Adapting to New Formats and Future Fan Engagement
As entertainment continues to evolve through augmented reality, interactive video, and even metaverse opportunities, brands will need to be ready to change how they utilize and control content. A headless CMS with structured data allows all brand-related components to be ready for use down the line. Whether a character bio is needed in an AR app or the mythology can be used in a virtual world, with structured content, brands can retain consistency, even as they explore new formats. This proactive layer sets entertainment franchises up for success before any new opportunities come down the line, ensuring brand consistency remains intact, even in new and unfamiliar worlds.
Brand Consistency Across Owned, Earned and Paid Media
Franchises span beyond their paid media while franchises can be promoted through advertisements, sponsorships and other paid endeavors, social media can include owned assets and the press and influencers can provide earned media. A headless CMS allows the entertainment brand to facilitate a similar voice across channels and more. With central access to the organizational voice, taglines, campaign promotions and value propositions, teams can accessorize their messaging with what matches the franchise’s backstory whether they’re tweeting about it or putting up a billboard. This ensures that consistency renders brand awareness yet also promotes fan trust in messaging across multiple platforms and engagements exist within the already established narrative across formats.

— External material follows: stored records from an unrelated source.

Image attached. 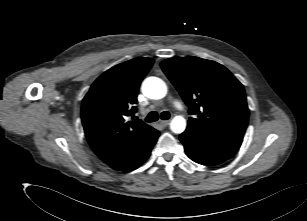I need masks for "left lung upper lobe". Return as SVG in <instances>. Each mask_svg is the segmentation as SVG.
<instances>
[{"label":"left lung upper lobe","instance_id":"left-lung-upper-lobe-1","mask_svg":"<svg viewBox=\"0 0 307 221\" xmlns=\"http://www.w3.org/2000/svg\"><path fill=\"white\" fill-rule=\"evenodd\" d=\"M161 68L189 107L188 126L243 138L249 109L243 85L221 64L198 57H174Z\"/></svg>","mask_w":307,"mask_h":221}]
</instances>
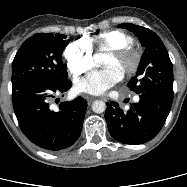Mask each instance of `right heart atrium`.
Segmentation results:
<instances>
[{"instance_id":"right-heart-atrium-1","label":"right heart atrium","mask_w":187,"mask_h":187,"mask_svg":"<svg viewBox=\"0 0 187 187\" xmlns=\"http://www.w3.org/2000/svg\"><path fill=\"white\" fill-rule=\"evenodd\" d=\"M64 60L73 75H80L92 65L93 49L87 40H77L65 49Z\"/></svg>"}]
</instances>
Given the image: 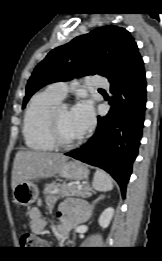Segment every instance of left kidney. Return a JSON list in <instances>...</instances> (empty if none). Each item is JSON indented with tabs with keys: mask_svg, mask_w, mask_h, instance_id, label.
Wrapping results in <instances>:
<instances>
[{
	"mask_svg": "<svg viewBox=\"0 0 162 261\" xmlns=\"http://www.w3.org/2000/svg\"><path fill=\"white\" fill-rule=\"evenodd\" d=\"M113 214H114V209L109 207V208H106L102 214L100 215L99 217V225L102 227V228H107L112 220V217H113Z\"/></svg>",
	"mask_w": 162,
	"mask_h": 261,
	"instance_id": "left-kidney-1",
	"label": "left kidney"
}]
</instances>
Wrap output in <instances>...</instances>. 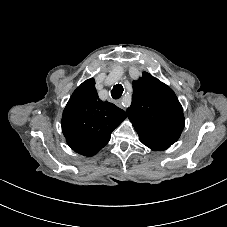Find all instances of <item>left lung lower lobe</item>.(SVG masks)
<instances>
[{
    "label": "left lung lower lobe",
    "mask_w": 227,
    "mask_h": 227,
    "mask_svg": "<svg viewBox=\"0 0 227 227\" xmlns=\"http://www.w3.org/2000/svg\"><path fill=\"white\" fill-rule=\"evenodd\" d=\"M141 142L155 151H162L169 148L172 144L163 141L145 131H137Z\"/></svg>",
    "instance_id": "0a47b994"
}]
</instances>
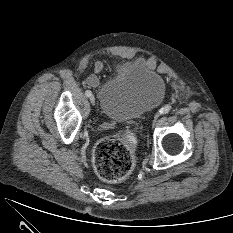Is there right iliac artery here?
<instances>
[{
	"label": "right iliac artery",
	"instance_id": "82829eb1",
	"mask_svg": "<svg viewBox=\"0 0 233 233\" xmlns=\"http://www.w3.org/2000/svg\"><path fill=\"white\" fill-rule=\"evenodd\" d=\"M91 94H92V92H91L90 90H87V91L85 92V95H86L87 97L91 96Z\"/></svg>",
	"mask_w": 233,
	"mask_h": 233
}]
</instances>
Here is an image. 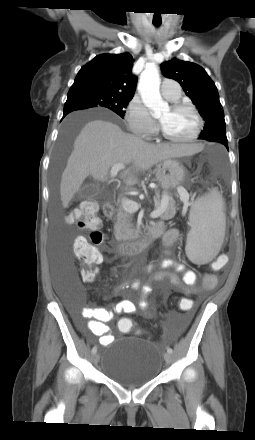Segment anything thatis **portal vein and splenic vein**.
<instances>
[{
  "label": "portal vein and splenic vein",
  "instance_id": "18ae733b",
  "mask_svg": "<svg viewBox=\"0 0 255 440\" xmlns=\"http://www.w3.org/2000/svg\"><path fill=\"white\" fill-rule=\"evenodd\" d=\"M124 168H125V165L122 164V163L115 164V165L111 168L110 176H111L112 178L116 177V175L118 174V172H119L120 170L124 169ZM121 204H122L123 209H124L125 211L129 212V213H134V212L138 211V210H139V207H140V205H139L137 202H135V201H133V200H130V199H128V198H125V197L121 199ZM163 211H164V206L161 207V208H157V209H155V210L150 214V216H151V218H157V217H159V216L162 214Z\"/></svg>",
  "mask_w": 255,
  "mask_h": 440
}]
</instances>
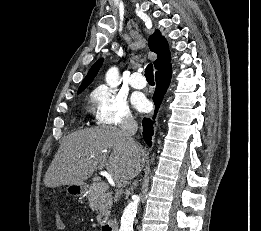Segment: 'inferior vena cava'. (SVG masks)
<instances>
[{"label": "inferior vena cava", "mask_w": 261, "mask_h": 231, "mask_svg": "<svg viewBox=\"0 0 261 231\" xmlns=\"http://www.w3.org/2000/svg\"><path fill=\"white\" fill-rule=\"evenodd\" d=\"M120 129L124 140L134 149L138 148V144L133 139V135L138 129V125L132 116H126L121 124Z\"/></svg>", "instance_id": "1"}]
</instances>
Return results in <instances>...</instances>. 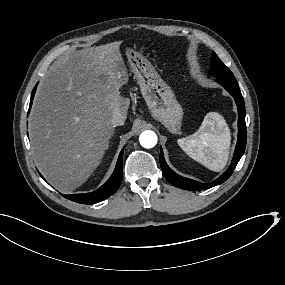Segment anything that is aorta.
Instances as JSON below:
<instances>
[{"mask_svg":"<svg viewBox=\"0 0 285 285\" xmlns=\"http://www.w3.org/2000/svg\"><path fill=\"white\" fill-rule=\"evenodd\" d=\"M139 141L144 148H153L157 144V135L154 131L146 130L140 134Z\"/></svg>","mask_w":285,"mask_h":285,"instance_id":"762f6f07","label":"aorta"}]
</instances>
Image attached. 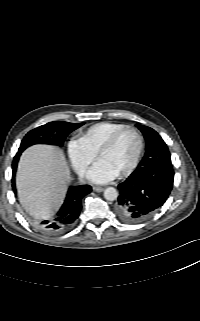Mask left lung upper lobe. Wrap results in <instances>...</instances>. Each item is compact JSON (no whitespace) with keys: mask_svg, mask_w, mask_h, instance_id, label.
Segmentation results:
<instances>
[{"mask_svg":"<svg viewBox=\"0 0 200 321\" xmlns=\"http://www.w3.org/2000/svg\"><path fill=\"white\" fill-rule=\"evenodd\" d=\"M146 140V152L138 167L149 165L172 166L170 153L161 136L152 128L137 124Z\"/></svg>","mask_w":200,"mask_h":321,"instance_id":"5c2ea615","label":"left lung upper lobe"}]
</instances>
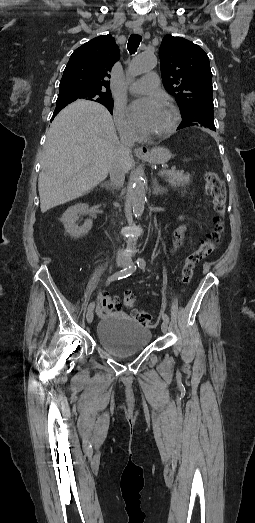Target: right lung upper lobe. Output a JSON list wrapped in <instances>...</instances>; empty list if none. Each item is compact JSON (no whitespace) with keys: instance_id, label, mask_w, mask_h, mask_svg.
<instances>
[{"instance_id":"1","label":"right lung upper lobe","mask_w":255,"mask_h":523,"mask_svg":"<svg viewBox=\"0 0 255 523\" xmlns=\"http://www.w3.org/2000/svg\"><path fill=\"white\" fill-rule=\"evenodd\" d=\"M120 57L111 35H101L76 49L71 55L59 85L62 90H83L111 94L109 73ZM69 103L56 102L52 119ZM111 113L113 101L102 103Z\"/></svg>"}]
</instances>
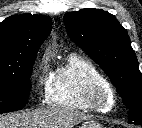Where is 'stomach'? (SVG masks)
<instances>
[{"label":"stomach","mask_w":142,"mask_h":128,"mask_svg":"<svg viewBox=\"0 0 142 128\" xmlns=\"http://www.w3.org/2000/svg\"><path fill=\"white\" fill-rule=\"evenodd\" d=\"M79 128H104V127L100 123L92 119H88L81 126H79Z\"/></svg>","instance_id":"0dacf381"}]
</instances>
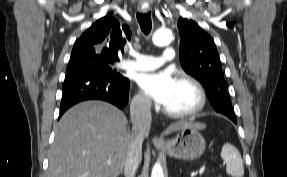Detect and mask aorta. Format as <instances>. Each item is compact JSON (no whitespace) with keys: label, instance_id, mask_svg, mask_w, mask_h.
<instances>
[{"label":"aorta","instance_id":"762f6f07","mask_svg":"<svg viewBox=\"0 0 287 177\" xmlns=\"http://www.w3.org/2000/svg\"><path fill=\"white\" fill-rule=\"evenodd\" d=\"M172 38L173 35L170 30L159 29L153 34L152 41L157 46H166L171 43ZM151 177H164L163 168L159 162L153 166Z\"/></svg>","mask_w":287,"mask_h":177}]
</instances>
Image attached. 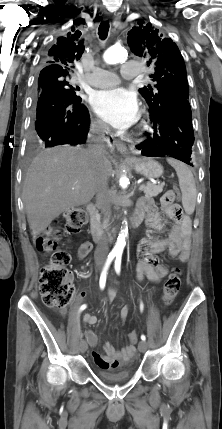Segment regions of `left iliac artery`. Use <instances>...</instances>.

Conclusion. Franchise Continuity vs. Brand Growth.
Consistency is key to being a brand across franchises and spinoffs but the sensibility is nuanced. With digital operations and content ecosystems that require interdependence because of a larger foundational brand and collaborative efforts, what works for one spinoff may not resonate with another. However, with success from a headless CMS and a content strategy that champions the critical pillars of integrity, entertainment brands can scale effectively, localize best and create expansive experiences across every multi-faceted format. As more franchises become prevalent and audiences grow globalized, those who can successfully implement these strategies will not only release successful films and series they’ll foster brands that become held responsible for cultural phenomena for years to come.